(Dataset excerpts)
---+---

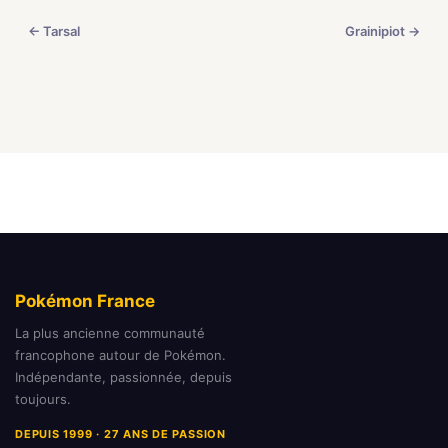
← Tarsal
Grainipiot →
Pokémon France
La plus ancienne communauté
francophone autour de Pokémon.
Indépendante, passionnée, depuis
toujours.
DEPUIS 1999 · 27 ANS DE PASSION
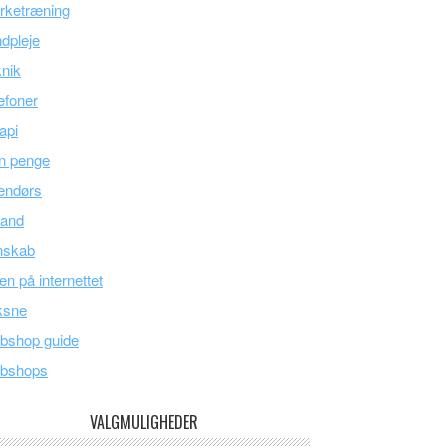
rketræning
dpleje
nik
efoner
api
n penge
endørs
land
nskab
en på internettet
ksne
bshop guide
bshops
VALGMULIGHEDER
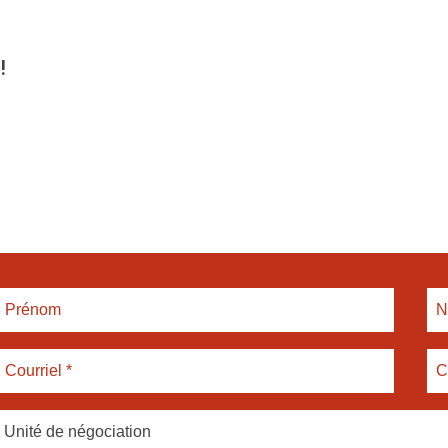
!
Unité de négociation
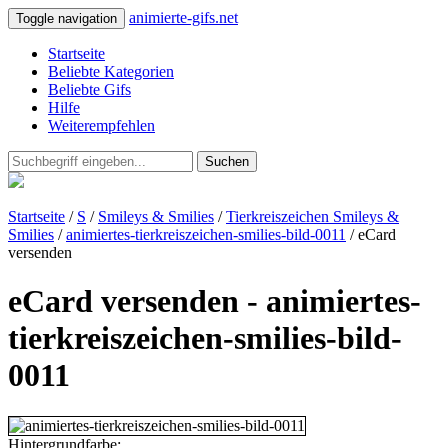
animierte-gifs.net
Toggle navigation
Startseite
Beliebte Kategorien
Beliebte Gifs
Hilfe
Weiterempfehlen
Suchen
Startseite
/
S
/
Smileys & Smilies
/
Tierkreiszeichen Smileys &
Smilies
/
animiertes-tierkreiszeichen-smilies-bild-0011
/ eCard
versenden
eCard versenden - animiertes-
tierkreiszeichen-smilies-bild-
0011
Hintergrundfarbe:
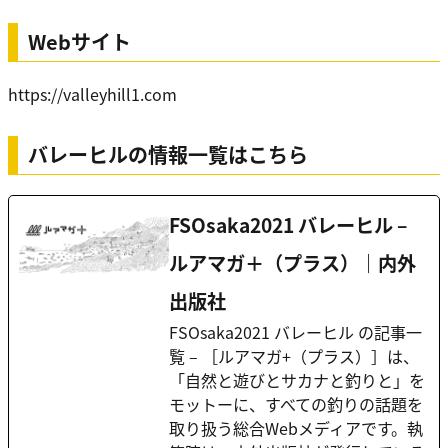
Webサイト
https://valleyhill1.com
バレーヒルの情報一覧はこちら
FSOsaka2021 バレーヒル –
ルアマガ＋（プラス）｜内外
出版社
FSOsaka2021 バレーヒル の記事一
覧 – ［ルアマガ+（プラス）］は、
「自然と遊びとサカナと釣りと」を
モットーに、すべての釣りの話題を
取り扱う総合Webメディアです。執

---+---

Tally the lines of the data that contain the string "versenden", and report nothing but the tally.

2